Jane McGonigal is a "happiness hacker." Or at least that's how I'd summarize what she said. She does this by designing alternate reality games. Alternate realities do away with limitation in an effort to explore possible alternatives to current situations. (Slide to be here by Friday.)
Jane gives a "forecast from the future" of things she thinks will be important for technology and tech companies. Here are the things she mentions
- Quality of life is the primary metric for evaluating everyday technology
- Positive psychology is a principle influence for design
- The public expects tech companies to have a clear vision of a life worth living.
- To succeed, a brand or product must increase real happiness, the new capital.
She recommend some books:
- Stumbling on Happiness
- Science of happiness
- Authentic Happiness
She discusses realms of happiness:
- Pleasure - satisfying experiences
- Engagement - immersive responsive systems
- Meaning - a power role or actor
Various traditional games (which she discusses) play in different ways in these realms. But games are a weak signal of desire. It's all accidental at present. Can a game make improved quality of life a real priority.

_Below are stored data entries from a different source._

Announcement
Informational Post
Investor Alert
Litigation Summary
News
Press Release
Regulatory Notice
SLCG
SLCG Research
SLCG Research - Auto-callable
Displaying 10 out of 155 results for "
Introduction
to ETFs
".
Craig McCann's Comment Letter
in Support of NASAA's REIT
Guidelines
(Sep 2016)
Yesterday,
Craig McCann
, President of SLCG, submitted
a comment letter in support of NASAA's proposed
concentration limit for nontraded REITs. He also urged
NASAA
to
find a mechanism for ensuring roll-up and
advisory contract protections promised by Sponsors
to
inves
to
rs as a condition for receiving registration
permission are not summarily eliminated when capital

She describes some games she's created: reshelving 1984 from fiction to non-fiction in all fifty states, assassinating people with acts of kindness, and tombstone poker.
These games are all supergames. They are large scale in geography and number of people. They're superimposed on reality. They are superheroic--players always play themselves. They are supercomputing, engaging the collective thought of thousands of people. These are all important for putting the game in all three realms of happiness that Jane mentioned before.